» **WHAT YOU HAVE TO DO**:
A faithful copy is required: transcribe each line below exactly, minus the pictures.

» **PROVIDED DATA**:
________________

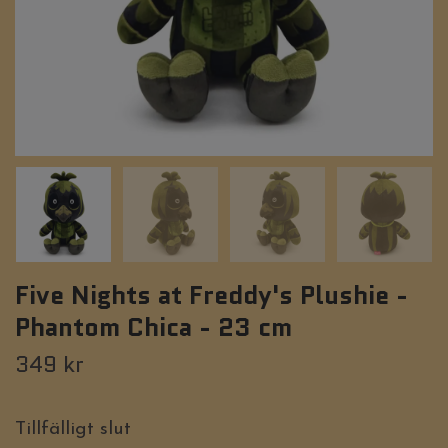
Five Nights at Freddy's Plushie -
Phantom Chica - 23 cm
349 kr
Tillfälligt slut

________________

» **RESPONSE TO THE EXERCISE**:
Five Nights at Freddy's Plushie -
Phantom Chica - 23 cm
349 kr
Tillfälligt slut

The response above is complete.